World J Gastroenterol. Aug 21, 2024; 30(31): 3705-3716
Published online Aug 21, 2024. doi: 10.3748/wjg.v30.i31.3705
Figure 4
Figure 4 Angiotensin-converting enzyme 2 protein levels are increased in post-mortem livers of patients who died with severe coronavirus disease 2019. A: Computational quantification of hepatic angiotensin-converting enzyme 2 (ACE2) protein immunostaining in post-mortem tissue sections from the coronavirus disease-19 ‘Exploration of Critical Aspects of Pathogenesis’ (ICECAP) patient cohort with and without histopathological evidence of liver injury (LI) (ICECAP + LI and ICECAP no LI), including steatosis and/or fibrosis.

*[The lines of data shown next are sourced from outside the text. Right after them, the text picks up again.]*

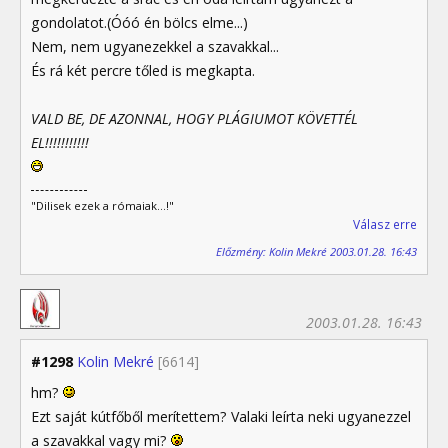
gondolatot.(Óóó én bölcs elme...)
Nem, nem ugyanezekkel a szavakkal...
És rá két percre tőled is megkapta.
VALD BE, DE AZONNAL, HOGY PLÁGIUMOT KÖVETTÉL
EL!!!!!!!!!!!
"Dilisek ezek a rómaiak...!"
Válasz erre
Előzmény: Kolin Mekré 2003.01.28. 16:43
2003.01.28. 16:43
#1298
Kolin Mekré
[6614]
hm?
Ezt saját kútfőből merítettem? Valaki leírta neki ugyanezzel
a szavakkal vagy mi?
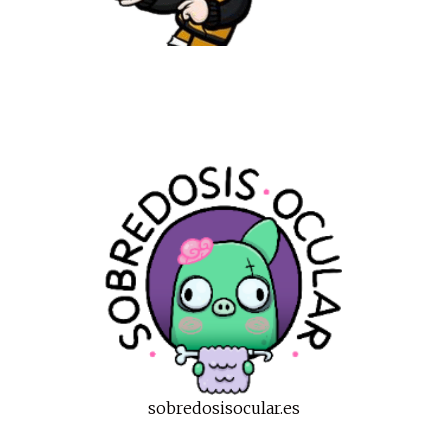
sobredosisocular.es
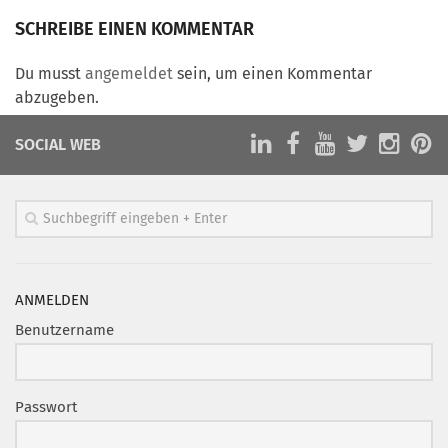
Marketing Pioniere
SCHREIBE EINEN KOMMENTAR
Arbeitsgruppen
MarketingFrauen
Du musst
angemeldet
sein, um einen Kommentar
abzugeben.
Münchner Marketingpreis
Mentoring
SOCIAL WEB
Partnerschaften
Bundesverband Marketing Clubs
MARKETING PIONIERE
Marketing Pioniere im BVMC
ANMELDEN
CLUB-KOMMUNIKATION
Benutzername
Newsletter
Clubmagazin
Passwort
MCM Club TV
MITGLIEDSCHAFT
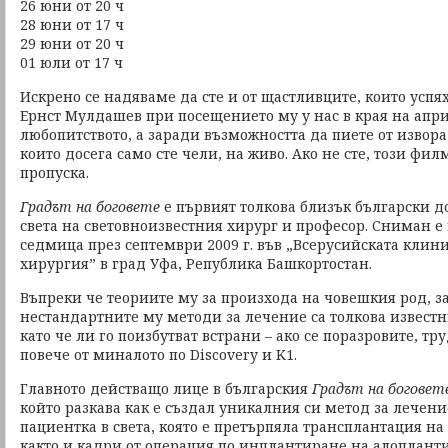
26 юни от 20 ч
28 юни от 17 ч
29 юни от 20 ч
01 юли от 17 ч
Искрено се надяваме да сте и от щастливците, които успях
Ернст Мулдашев при посещението му у нас в края на апри
любопитството, а заради възможността да пиете от извора
които досега само сте чели, на живо. Ако не сте, този фи
пропуска.
Градът на боговете
е първият толкова близък български д
света на световноизвестния хирург и професор. Сниман е
седмица през септември 2009 г. във „Всерусийската клин
хирургия” в град Уфа, Република Башкортостан.
Въпреки че теориите му за произхода на човешкия род, за
нестандартните му методи за лечение са толкова известн
като че ли го поизбутват встрани – ако се поразровите, 
повече от миналото по Discovery и K1.
Главното действащо лице в българския
Градът на боговет
който разкава как е създал уникалния си метод за лечени
пациентка в света, която е претърпяла трансплантация на
както и кадри от операция по инплантиране на алопланти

Groups were compared by one-way ANOVA with Bonferroni’s post-hoc test (Normal vs ICECAP + LI: P < 0.05, comparison of Normal vs ICECAP no LI not statistically significant); B: Correlation between histological fibrosis (picrosirius red-positive area) and hepatic ACE2 protein levels (ACE2-positive area) assessed by Spearman’s correlation coefficient: rs = 0.29, P = 0.39, not statistically significant; C: Correlation between lipid droplet content (lipid droplet positive-area) and hepatic ACE2 protein levels (ACE2-positive area) assessed by Spearman’s correlation coefficient: rs = 0.04, P = 0.89, not statistically significant; D: Representative image showing granular ACE2 immunostaining pattern (arrowhead) in the cytoplasm of hepatocytes in pericentral areas of the liver lobule (central vein) in a steatotic post-mortem liver. Scale bar: 50 µm; E: Representative image showing a bile duct is shown with strong and specific staining localised to the apical membrane of cholangiocytes (arrowhead). Scale bar: 20 µm. ACE2: Angiotensin-converting enzyme 2; LI: Liver injury. CV: Central vein; BD: Bile duct.